■ **WHAT IS BEING ASKED**: All lines in the records below from the line with "brand ecosystem serving" through the line with "throughout the UK." are to be given again exactly, both ends included; the pictures are to be left out.

■ **DATA FOR THIS EXERCISE**:
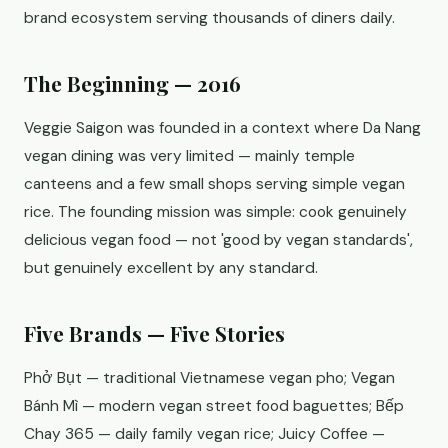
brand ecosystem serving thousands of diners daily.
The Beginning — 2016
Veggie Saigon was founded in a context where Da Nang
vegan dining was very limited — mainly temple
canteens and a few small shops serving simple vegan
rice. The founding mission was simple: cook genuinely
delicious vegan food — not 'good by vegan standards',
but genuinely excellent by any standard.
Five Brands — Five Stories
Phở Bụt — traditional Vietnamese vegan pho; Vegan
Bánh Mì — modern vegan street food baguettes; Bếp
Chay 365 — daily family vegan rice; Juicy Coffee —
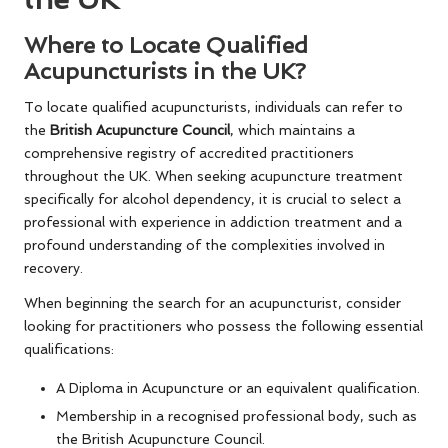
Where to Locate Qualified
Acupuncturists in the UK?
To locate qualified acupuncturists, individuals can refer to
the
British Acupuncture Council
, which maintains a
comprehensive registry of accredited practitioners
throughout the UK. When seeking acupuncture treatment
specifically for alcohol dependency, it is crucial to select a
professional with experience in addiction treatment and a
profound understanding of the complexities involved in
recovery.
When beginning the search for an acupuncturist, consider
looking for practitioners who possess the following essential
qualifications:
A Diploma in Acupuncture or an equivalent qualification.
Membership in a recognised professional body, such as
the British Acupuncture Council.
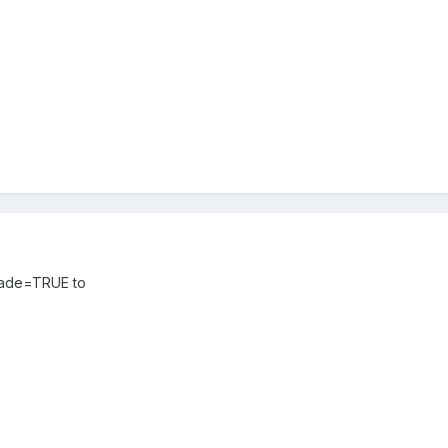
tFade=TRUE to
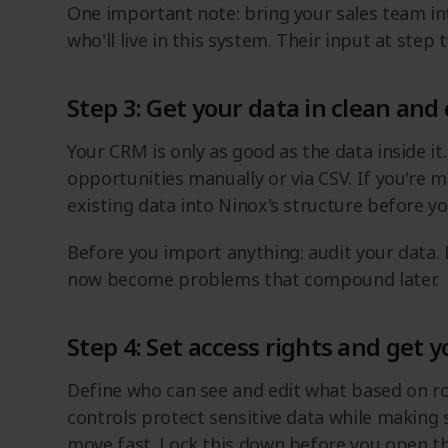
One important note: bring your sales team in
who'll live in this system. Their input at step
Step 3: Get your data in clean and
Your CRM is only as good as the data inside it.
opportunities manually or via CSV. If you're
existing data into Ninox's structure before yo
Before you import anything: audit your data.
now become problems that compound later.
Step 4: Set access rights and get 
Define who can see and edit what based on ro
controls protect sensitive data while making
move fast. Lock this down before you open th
--
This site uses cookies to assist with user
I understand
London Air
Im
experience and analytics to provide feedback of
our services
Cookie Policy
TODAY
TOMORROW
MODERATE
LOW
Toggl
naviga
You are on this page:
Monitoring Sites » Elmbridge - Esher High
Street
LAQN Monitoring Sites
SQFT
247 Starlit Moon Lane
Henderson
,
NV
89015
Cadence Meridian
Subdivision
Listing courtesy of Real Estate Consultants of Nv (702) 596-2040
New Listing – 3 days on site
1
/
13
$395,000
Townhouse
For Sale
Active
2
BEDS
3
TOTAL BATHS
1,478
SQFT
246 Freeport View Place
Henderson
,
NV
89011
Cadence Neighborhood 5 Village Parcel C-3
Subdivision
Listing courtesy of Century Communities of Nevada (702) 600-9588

■ **TASK OUTPUT**:
brand ecosystem serving thousands of diners daily.
The Beginning — 2016
Veggie Saigon was founded in a context where Da Nang
vegan dining was very limited — mainly temple
canteens and a few small shops serving simple vegan
rice. The founding mission was simple: cook genuinely
delicious vegan food — not 'good by vegan standards',
but genuinely excellent by any standard.
Five Brands — Five Stories
Phở Bụt — traditional Vietnamese vegan pho; Vegan
Bánh Mì — modern vegan street food baguettes; Bếp
Chay 365 — daily family vegan rice; Juicy Coffee —
Where to Locate Qualified
Acupuncturists in the UK?
To locate qualified acupuncturists, individuals can refer to
the
British Acupuncture Council
, which maintains a
comprehensive registry of accredited practitioners
throughout the UK. When seeking acupuncture treatment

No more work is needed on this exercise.